L'ascèse est le combat spirituel. Elle est l'éveil qui permet au Verbe de désensabler le puits d'eau vive dans l'âme. L'ascèse vise à libérer la nature humaine pour qu'elle suive son instinct profond vers Dieu. La voie spirituelle comporte trois étapes : la Praxis (purification des passions), la contemplation de la nature (intuition de Dieu dans les créatures) et l'union directe. Le Christ traverse ces trois étapes. Les Pères identifient deux « passions-mères » : la gourmandise (avidité irrationnelle) et l'orgueil (l'usurpation métaphysique de l'ego). La cause profonde de cette déviation est la « peur cachée de la mort » (Maxime le Confesseur). La Praxis cherche à transformer ces énergies dans l'amour.

L'ascèse chrétienne n'est pas la modération, mais la « folie » de ceux qui se jettent dans la fournaise de l'Esprit. La foi est une réponse d'amour à l'amour de Dieu. Le péché suprême est de désespérer de la miséricorde de Dieu, car elle est illimitée. La purification du cœur est réalisée par l'humilité. L'humilité est inséparable du non-jugement et du silence intérieur. La « mémoire de la mort » (anamnèse existentielle) est une grâce qui doit être associée au Nom de Jésus, le vainqueur de la mort. Les larmes marquent d'abord l'amertume, puis la gratitude.

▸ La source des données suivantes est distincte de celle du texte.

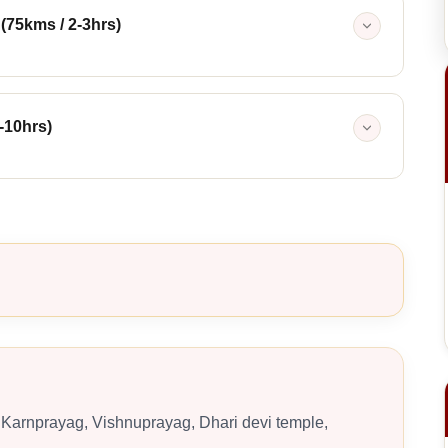
 (75kms / 2-3hrs)
-10hrs)
Karnprayag, Vishnuprayag, Dhari devi temple,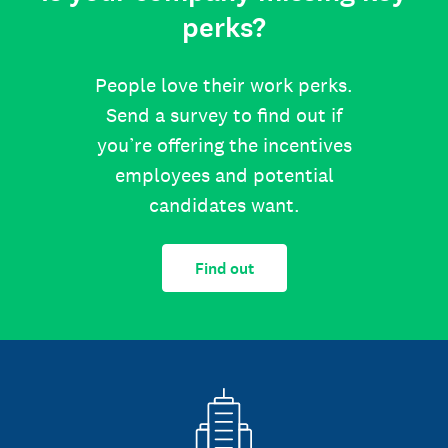
perks?
People love their work perks.
Send a survey to find out if
you’re offering the incentives
employees and potential
candidates want.
Find out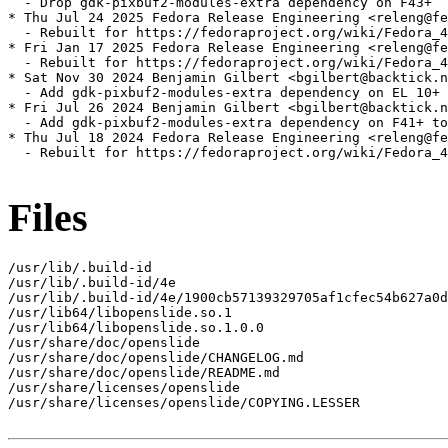
  - Drop gdk-pixbuf2-modules-extra dependency on F43+

* Thu Jul 24 2025 Fedora Release Engineering <releng@fe
  - Rebuilt for https://fedoraproject.org/wiki/Fedora_4
* Fri Jan 17 2025 Fedora Release Engineering <releng@fe
  - Rebuilt for https://fedoraproject.org/wiki/Fedora_4
* Sat Nov 30 2024 Benjamin Gilbert <bgilbert@backtick.n
  - Add gdk-pixbuf2-modules-extra dependency on EL 10+ 
* Fri Jul 26 2024 Benjamin Gilbert <bgilbert@backtick.n
  - Add gdk-pixbuf2-modules-extra dependency on F41+ to
* Thu Jul 18 2024 Fedora Release Engineering <releng@fe
  - Rebuilt for https://fedoraproject.org/wiki/Fedora_4
Files
/usr/lib/.build-id

/usr/lib/.build-id/4e

/usr/lib/.build-id/4e/1900cb57139329705af1cfec54b627a0d
/usr/lib64/libopenslide.so.1

/usr/lib64/libopenslide.so.1.0.0

/usr/share/doc/openslide

/usr/share/doc/openslide/CHANGELOG.md

/usr/share/doc/openslide/README.md

/usr/share/licenses/openslide

/usr/share/licenses/openslide/COPYING.LESSER
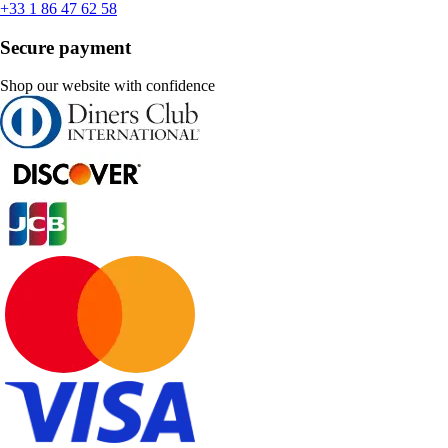
+33 1 86 47 62 58
Secure payment
Shop our website with confidence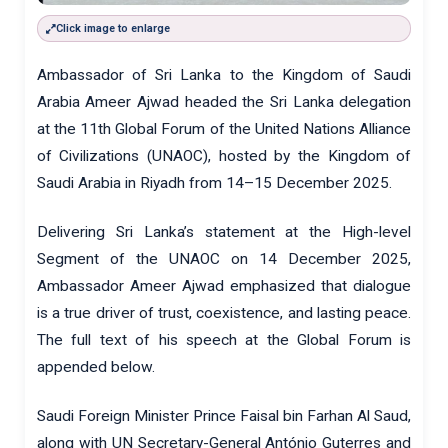
Click image to enlarge
Ambassador of Sri Lanka to the Kingdom of Saudi
Arabia Ameer Ajwad headed the Sri Lanka delegation
at the 11th Global Forum of the United Nations Alliance
of Civilizations (UNAOC), hosted by the Kingdom of
Saudi Arabia in Riyadh from 14–15 December 2025.
Delivering Sri Lanka’s statement at the High-level
Segment of the UNAOC on 14 December 2025,
Ambassador Ameer Ajwad emphasized that dialogue
is a true driver of trust, coexistence, and lasting peace.
The full text of his speech at the Global Forum is
appended below.
Saudi Foreign Minister Prince Faisal bin Farhan Al Saud,
along with UN Secretary-General António Guterres and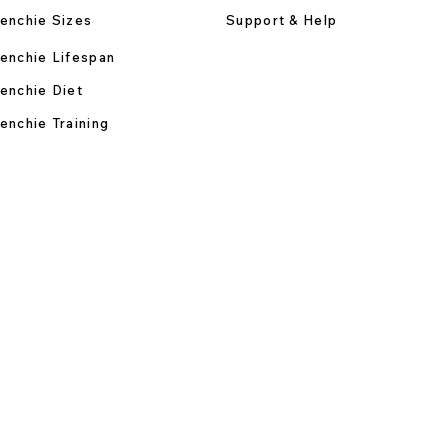
enchie Sizes
Support & Help
enchie Lifespan
enchie Diet
enchie Training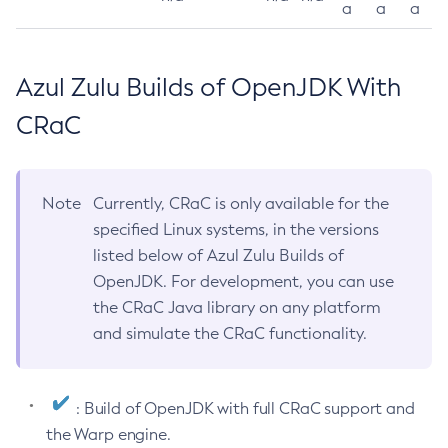
a
a
a
Azul Zulu Builds of OpenJDK With
CRaC
Note
Currently, CRaC is only available for the
specified Linux systems, in the versions
listed below of Azul Zulu Builds of
OpenJDK. For development, you can use
the CRaC Java library on any platform
and simulate the CRaC functionality.
: Build of OpenJDK with full CRaC support and
the Warp engine.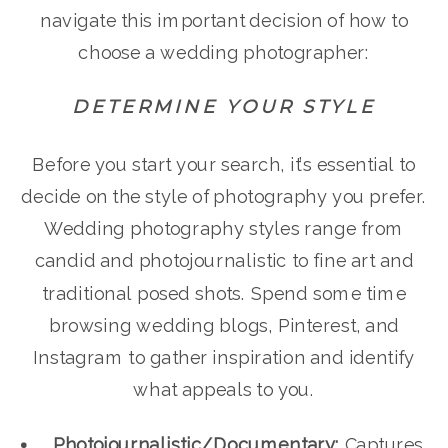
navigate this important decision of how to
choose a wedding photographer:
DETERMINE YOUR STYLE
Before you start your search, it’s essential to
decide on the style of photography you prefer.
Wedding photography styles range from
candid and photojournalistic to fine art and
traditional posed shots. Spend some time
browsing wedding blogs, Pinterest, and
Instagram to gather inspiration and identify
what appeals to you.
Photojournalistic/Documentary:
Captures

La joie est la vraie condition humaine, et la tristesse attriste l'Esprit Saint.

La purification du cœur implique de se défaire des logismoi (pensées) qui sont les semences des passions. L'art suprême est de confiner l'incorporel dans le corporel, cherchant le silence du cœur. Les pensées ambiguës doivent être mises « en parenthèse » et bombardées par la prière. Les pensées négatives doivent être « brisées contre le roc », qui est le Christ. L'agressivité (thumos) n'est pas abolie mais transformée ; elle peut être utilisée calmement contre l'erreur. L'éros (désir) est transformé en amour insatiable pour Dieu (agape).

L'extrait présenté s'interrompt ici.